In his 2000 edition of Genes, People, and Languages, Luigi Luca Cavalli-Sforza publishes the following table on page 89.
Cavalli-Sforza argues that this table supports the general out-of-africa theory. It doesn't
I have worked for several decades with this type of analysis, MDSCAL, and this table tells me clearly that all the populations shown left the same geographic location in central Asia in the vicinity of Tashkent, the so called Kurgan Region. The reason that the African tribes are arrayed the way they are is because they are small cohorts with limited genetic interaction. This is probably due to the diseases in Africa and the difficulty of long range travel.

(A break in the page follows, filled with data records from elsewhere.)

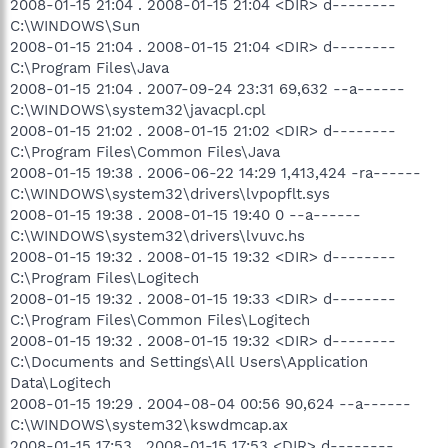
2008-01-15 21:04 . 2008-01-15 21:04 <DIR> d--------
C:\WINDOWS\Sun
2008-01-15 21:04 . 2008-01-15 21:04 <DIR> d--------
C:\Program Files\Java
2008-01-15 21:04 . 2007-09-24 23:31 69,632 --a------
C:\WINDOWS\system32\javacpl.cpl
2008-01-15 21:02 . 2008-01-15 21:02 <DIR> d--------
C:\Program Files\Common Files\Java
2008-01-15 19:38 . 2006-06-22 14:29 1,413,424 -ra------
C:\WINDOWS\system32\drivers\lvpopflt.sys
2008-01-15 19:38 . 2008-01-15 19:40 0 --a------
C:\WINDOWS\system32\drivers\lvuvc.hs
2008-01-15 19:32 . 2008-01-15 19:32 <DIR> d--------
C:\Program Files\Logitech
2008-01-15 19:32 . 2008-01-15 19:33 <DIR> d--------
C:\Program Files\Common Files\Logitech
2008-01-15 19:32 . 2008-01-15 19:32 <DIR> d--------
C:\Documents and Settings\All Users\Application
Data\Logitech
2008-01-15 19:29 . 2004-08-04 00:56 90,624 --a------
C:\WINDOWS\system32\kswdmcap.ax
2008-01-15 17:53 . 2008-01-15 17:53 <DIR> d--------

It is also possible that the Africans left the Kurgan region earlier than the rest. But it appears more likely that all left within a few thousand years of each other, about the same time, probably 40,000 years ago based on other evidence Cavalli-Sforza presents.

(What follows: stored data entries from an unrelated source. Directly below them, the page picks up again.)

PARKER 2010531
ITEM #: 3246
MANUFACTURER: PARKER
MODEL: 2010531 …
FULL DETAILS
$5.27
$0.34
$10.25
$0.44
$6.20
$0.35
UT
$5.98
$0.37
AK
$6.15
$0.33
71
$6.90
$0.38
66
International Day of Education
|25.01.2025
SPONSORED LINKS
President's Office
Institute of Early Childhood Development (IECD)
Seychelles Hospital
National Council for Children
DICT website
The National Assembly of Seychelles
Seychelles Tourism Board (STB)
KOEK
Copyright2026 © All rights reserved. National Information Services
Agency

In addition, Cavalli-Sforza presents evidence, without tables, that two large population expansions occurred that parallel historic expansions. One is the sweep of a peoples from the Norse peninsula through all of Europe. The other originates in Japan and sweeps up Korea into most of the surrounding area. The former population pattern resembles the historic path of the Vikings; the latter, the invasion of the Japanese from 1890 to 1941. It seems to me that the historic patterns could not have left the genetic record that Cavalli-Sforza finds. There must have been one or more prehistoric movements of the same people into the same regions.